Out of the FOG

Coping with Personality Disorders => Dealing with PD Elderly Family Members => Topic started by: Amadahy on June 05, 2020, 01:09:29 PM

Title: Sad. Coping ideas?
Post by: Amadahy on June 05, 2020, 01:09:29 PM
Hi, y'all,

As I said in another post, N mom has, after many falls, gone into a very nice rehab facility and will transition to long term care, probably in a week or so.  This is a huge, huge blessing and things have worked out really well, so I am profoundly grateful for that.  I am in contact with her, pretty MC because it's all I can muster and her advancing dementia necessitates surface-y topics, over and over.

Today, I finished cleaning out her apartment and tying up business (cancelling utilities, etc).  I find myself extremely sad.  I think it *is* sad that N mom has wasted so many years being horrible and splitting family up (as well as nearly destroying me), but I think I also feel sad as a remnant of the co-dependency I've tried so long to heal.  On some level, I feel it's my fault or I'm responsible for mom needing nursing home care. Rationally, I know this is not true, but it's that ingrained dysfunction bubbling up.  I also feel very young and vulnerable, so I know I'm in emotional flashback.
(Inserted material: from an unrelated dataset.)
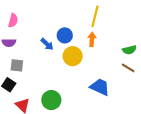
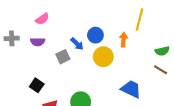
yellow line: (95, 16) -> (140, 20), moved
pink semicircle: (13, 20) -> (42, 19), turned 40
gray square: (17, 65) -> (63, 57), moved, turned -32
Has anyone experienced similar? If so, how did you cope?  I know time will help, but I already feel so stressed with quitting my difficult job, COVID-19 worries and the state of the world that it's just almost too much.  I appreciate ideas and insight.  Thank you.  :hug:
Title: Re: Sad. Coping ideas?
Post by: Psuedonym on June 05, 2020, 01:58:55 PM
Ugh, Amadahy,

I'm sorry you're having to deal with that. I've done it multiple times, when my dad died, and then through three of uPD M's moves. I think doing this stuff for anyone is draining and stressful, doing it for someone with a PD makes it a hundred times worse. I think if you're like me, and you felt like the only adult in the relationship, you feel like a million pounds of responsibility is weighing down on you. And if you did it by yourself, which I did and it sounds like you did, its incredibly isolating. First off, I think you should let yourself feel really sad. If you haven't had a good cry, maybe have a good cry.You'll feel better after. Realize the guilt you are feeling is false guilt; it's just a feeling and its a knee jerk reaction rather than a genuine emotion. Then I'd just do something fun, I can't tell you how many times watching a stupid movie when I'm feeling very stressed has cheered me up. Or listen to some music real loud and eat some junk food. Know that you are through the worst of it, and that you'll begin to feel better soon.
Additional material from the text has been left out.